By Skip Descant – For now there will be no moratorium on new vacation rentals in Palm Springs as city leaders opted to explore changes to the proposal to better accommodate the tourism industry and neighborhood groups.
The move keeps in place Palm Springs’ vacation rentals policy, and the city will resume issuing new permits Thursday.
City Council had been prepared to explore placing a temporary moratorium on new vacation rentals, a move that galvanized opposition and support and drew hundreds to Palm Springs City Hall on Wednesday.
Sensing the passion from each side, Mayor Robert Moon announced via Facebook, that the council will limit the number of speakers to 10 persons from each side. However, at the start of Wednesday night’s meeting the item was pulled from the agenda.
The crowd – filling the main council chambers and an overflow conference room – erupted in applause after learning the issue has been put on hold and City Hall would resume issuing permits.
The move to restrict rentals bubbled to the surface over the weekend, prompting sharp criticisms from the tourism industry, saying such a significant issue should not be rushed as an “urgency ordinance” without hearing thoroughly from stakeholders.
“This has also been about due process,” remarked Kelly McLean, of McLean Company Rentals, one of the longest running vacation rentals management firms in the city.
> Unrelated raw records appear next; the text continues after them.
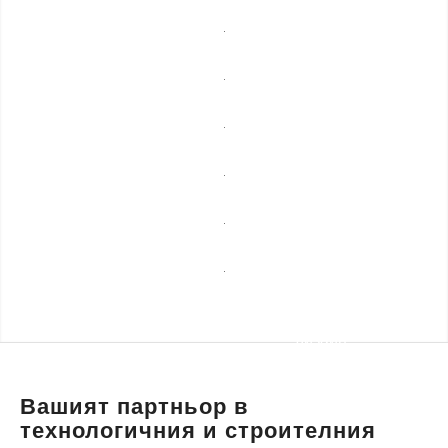
мебели
Професионално
почистване
Спешни
ремонти
Сезонни
услуги
Строителни
ремонти
Уеб
разработка,
Транспортни
маркетинг и
услуги и
дизайн
пътна
помощ
Вашият партньор в
технологичния и строителния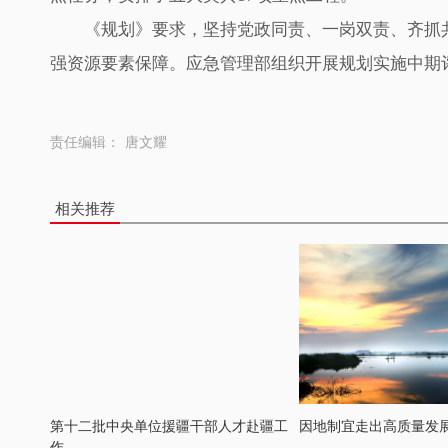
《规划》要求，坚持党政同责、一岗双责、齐抓共
强资源要素保障。应急管理部组织开展规划实施中期
责任编辑：
唐文耀
相关推荐
第十二批中央单位援疆干部人才赴疆工
因地制宜走出高质量发
作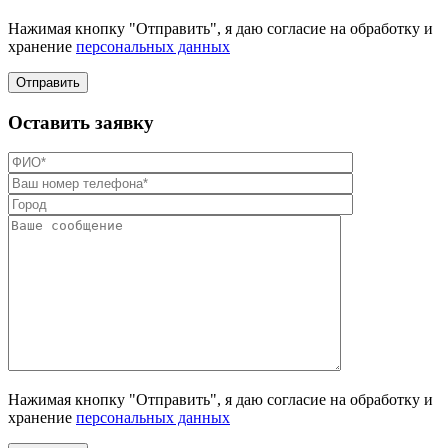
Нажимая кнопку "Отправить", я даю согласие на обработку и
хранение
персональных данных
Отправить
Оставить заявку
Нажимая кнопку "Отправить", я даю согласие на обработку и
хранение
персональных данных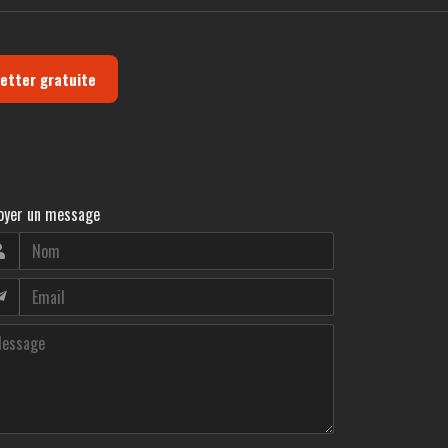
letter gratuite
oyer un message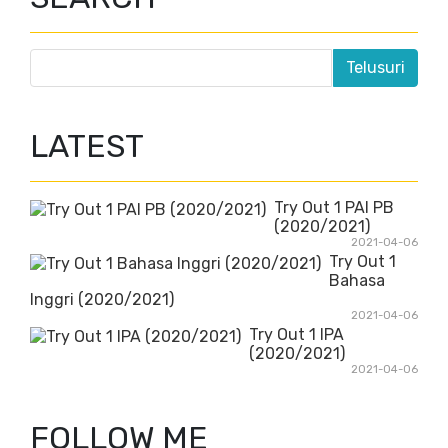
LATEST
Try Out 1 PAI PB
(2020/2021)
2021-04-06
Try Out 1
Bahasa
Inggri (2020/2021)
2021-04-06
Try Out 1 IPA
(2020/2021)
2021-04-06
FOLLOW ME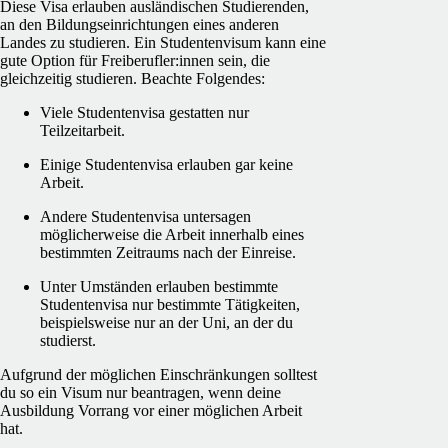
Diese Visa erlauben ausländischen Studierenden,
an den Bildungseinrichtungen eines anderen
Landes zu studieren. Ein Studentenvisum kann eine
gute Option für Freiberufler:innen sein, die
gleichzeitig studieren. Beachte Folgendes:
Viele Studentenvisa gestatten nur
Teilzeitarbeit.
Einige Studentenvisa erlauben gar keine
Arbeit.
Andere Studentenvisa untersagen
möglicherweise die Arbeit innerhalb eines
bestimmten Zeitraums nach der Einreise.
Unter Umständen erlauben bestimmte
Studentenvisa nur bestimmte Tätigkeiten,
beispielsweise nur an der Uni, an der du
studierst.
Aufgrund der möglichen Einschränkungen solltest
du so ein Visum nur beantragen, wenn deine
Ausbildung Vorrang vor einer möglichen Arbeit
hat.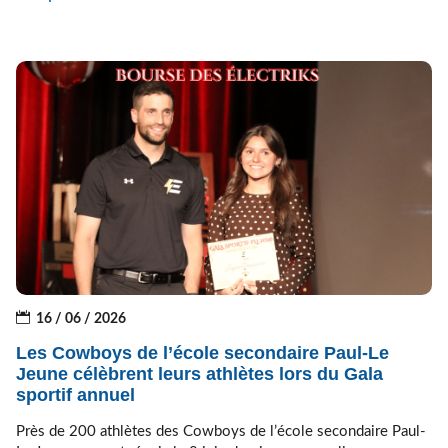
16 / 06 / 2026
Les Cowboys de l’école secondaire Paul-Le
Jeune célèbrent leurs athlètes lors du Gala
sportif annuel
Près de 200 athlètes des Cowboys de l’école secondaire Paul-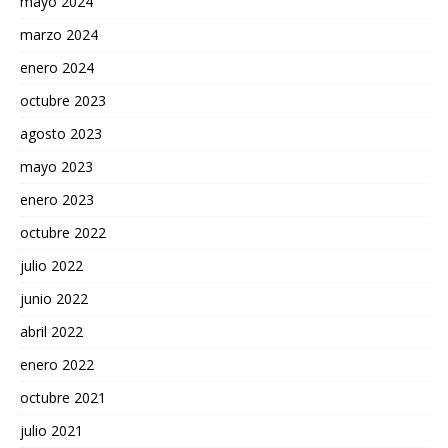
mayo 2024
marzo 2024
enero 2024
octubre 2023
agosto 2023
mayo 2023
enero 2023
octubre 2022
julio 2022
junio 2022
abril 2022
enero 2022
octubre 2021
julio 2021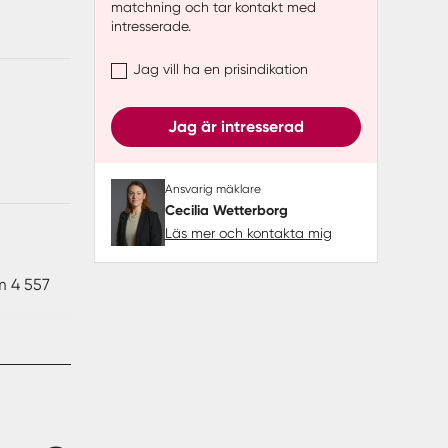
matchning och tar kontakt med
intresserade.
Jag vill ha en prisindikation
Jag är intresserad
Ansvarig mäklare
Cecilia Wetterborg
Läs mer och kontakta mig
om 4 557
.
g används
r för
objekt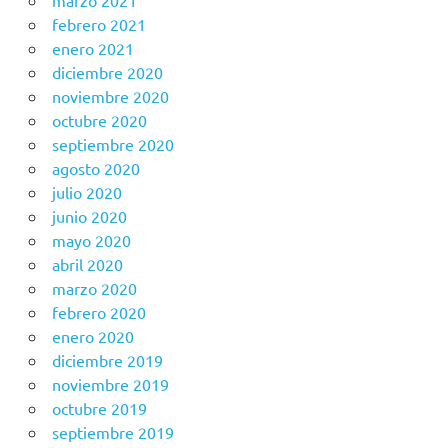
marzo 2021
febrero 2021
enero 2021
diciembre 2020
noviembre 2020
octubre 2020
septiembre 2020
agosto 2020
julio 2020
junio 2020
mayo 2020
abril 2020
marzo 2020
febrero 2020
enero 2020
diciembre 2019
noviembre 2019
octubre 2019
septiembre 2019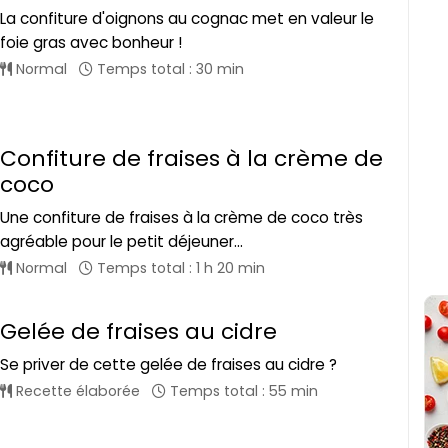
La confiture d'oignons au cognac met en valeur le
foie gras avec bonheur !
Normal
Temps total : 30 min
Confiture de fraises à la crème de
coco
Une confiture de fraises à la crème de coco très
agréable pour le petit déjeuner...
Normal
Temps total : 1 h 20 min
Gelée de fraises au cidre
Se priver de cette gelée de fraises au cidre ?
Recette élaborée
Temps total : 55 min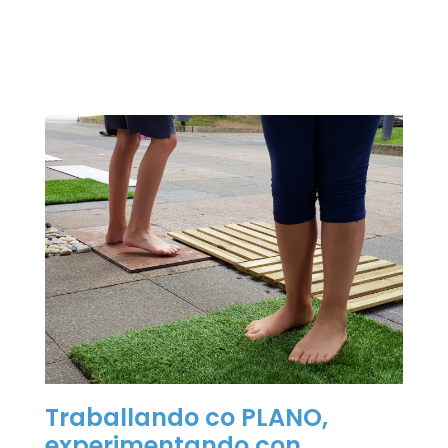
Traballando co PLANO,
experimentando con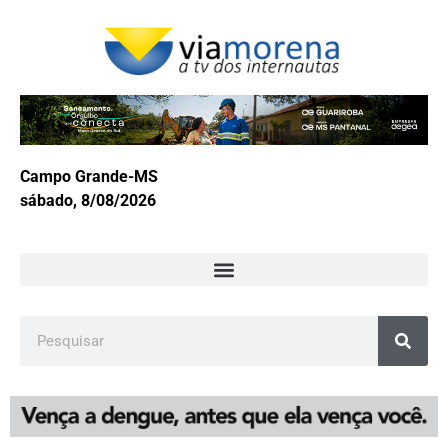
Campo Grande-MS
sábado, 8/08/2026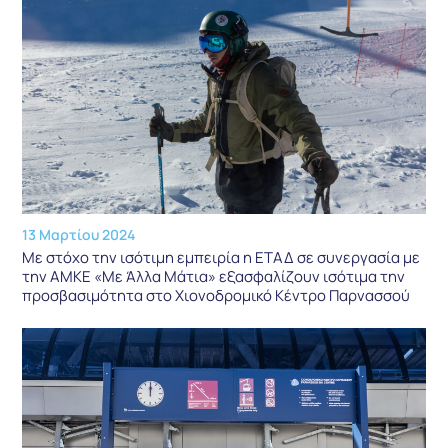
13 Μαρτίου 2024
Με στόχο την ισότιμη εμπειρία η ΕΤΑΔ σε συνεργασία με
την ΑΜΚΕ «Με Άλλα Μάτια» εξασφαλίζουν ισότιμα την
προσβασιμότητα στο Χιονοδρομικό Κέντρο Παρνασσού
“We want to work with the subcommittee process,” said McLean.
“This proposed ban, though temporary, has already created economic turmoil in the real estate industry and business communities,” wrote the Palm Springs Vacation Rental Tourism Association in a statement Wednesday. “It does nothing to address the main concerns of residents and the root problem of enforcement, and poses the real threat of creating more problems by forcing future rentals underground with no accountability to the city and residents.”
A moratorium would have required approval from a super-majority of four out of five council members. It could have placed a moratorium on new vacation rentals until March 31, 2017, according to city documents.
From July 2015 to April, Palm Springs collected $21,769,881 in transient occupancy taxes. The city’s 1,819 registered vacation rentals accounted for more than 25 percent of Palm Springs’ TOT collections.
Since the city of Palm Springs began tracking the number of vacation rental properties in 2009, it has seen a 94 percent increase in the number of certified vacation rental properties. The city estimates that almost 10 percent of all the “roof-tops” in the city are now certified vacation rental properties.
Marla Malaspina, part of the steering committee for Protect Our Neighborhoods, said in an email that the moratorium on all short-term vacation rentals gives the city time to meet with more stakeholders and learn about the impact vacation rentals have on the city.
Protect Our Neighborhoods, an organization representing people who feel short-term rentals are bad for the city, disputes that these ordinances will depress property values and believes the only people hurt by this moratorium “is the vacation rental industry and its outsider clients who couldn’t care less about the quality-of-life issues facing residents,” Malaspina said earlier this week.